# How to complete this task
Please, without the pictures, restate every entry exactly.

[Transcribed page contents]
* * * * * * * * *

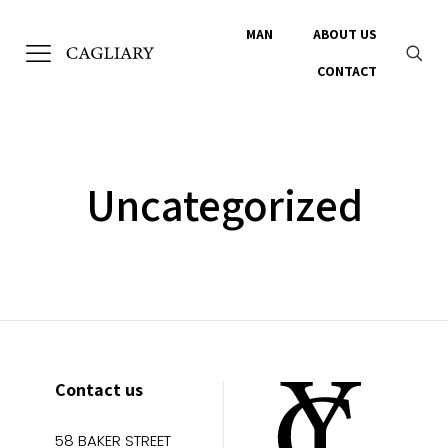
MAN
ABOUT US
CONTACT
Uncategorized
Contact us
58 BAKER STREET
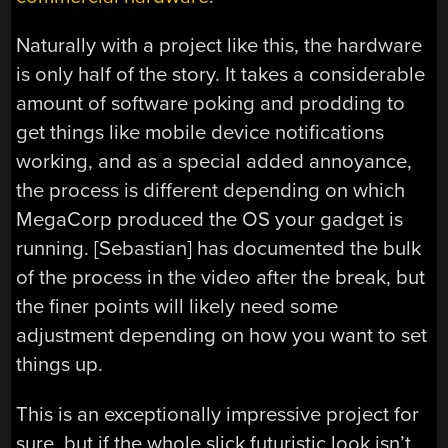
Naturally with a project like this, the hardware
is only half of the story. It takes a considerable
amount of software poking and prodding to
get things like mobile device notifications
working, and as a special added annoyance,
the process is different depending on which
MegaCorp produced the OS your gadget is
running. [Sebastian] has documented the bulk
of the process in the video after the break, but
the finer points will likely need some
adjustment depending on how you want to set
things up.
This is an exceptionally impressive project for
sure, but if the whole slick futuristic look isn’t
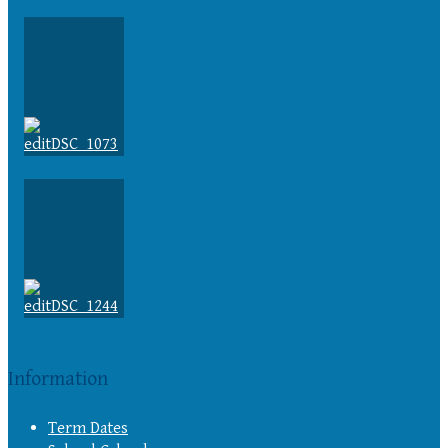
Information
Term Dates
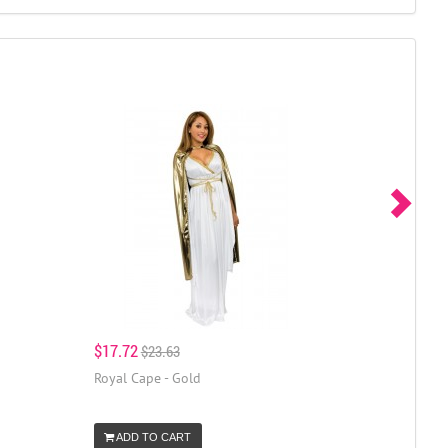
$17.72
$23.63
Royal Cape - Gold
ADD TO CART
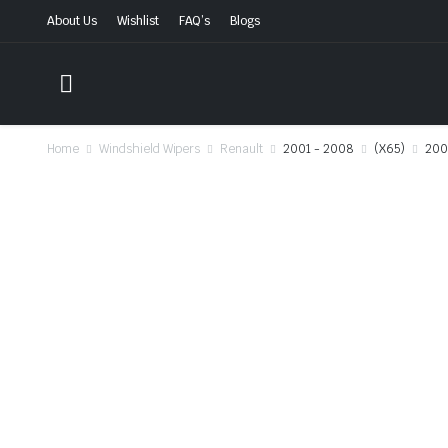
About Us
Wishlist
FAQ’s
Blogs
Home
Windshield Wipers
Renault
2001 - 2008
(X65)
200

* * * * * * * * *

# Final answer
MAN
ABOUT US
CONTACT
Uncategorized
Contact us
58 BAKER STREET
Naturally with a project like this, the hardware
is only half of the story. It takes a considerable
amount of software poking and prodding to
get things like mobile device notifications
working, and as a special added annoyance,
the process is different depending on which
MegaCorp produced the OS your gadget is
running. [Sebastian] has documented the bulk
of the process in the video after the break, but
the finer points will likely need some
adjustment depending on how you want to set
things up.
This is an exceptionally impressive project for
sure, but if the whole slick futuristic look isn’t
Information
Term Dates
$17.72
$23.63
Royal Cape - Gold
ADD TO CART
About Us
Wishlist
FAQ’s
Blogs
Home
Windshield Wipers
Renault
2001 - 2008
(X65)
200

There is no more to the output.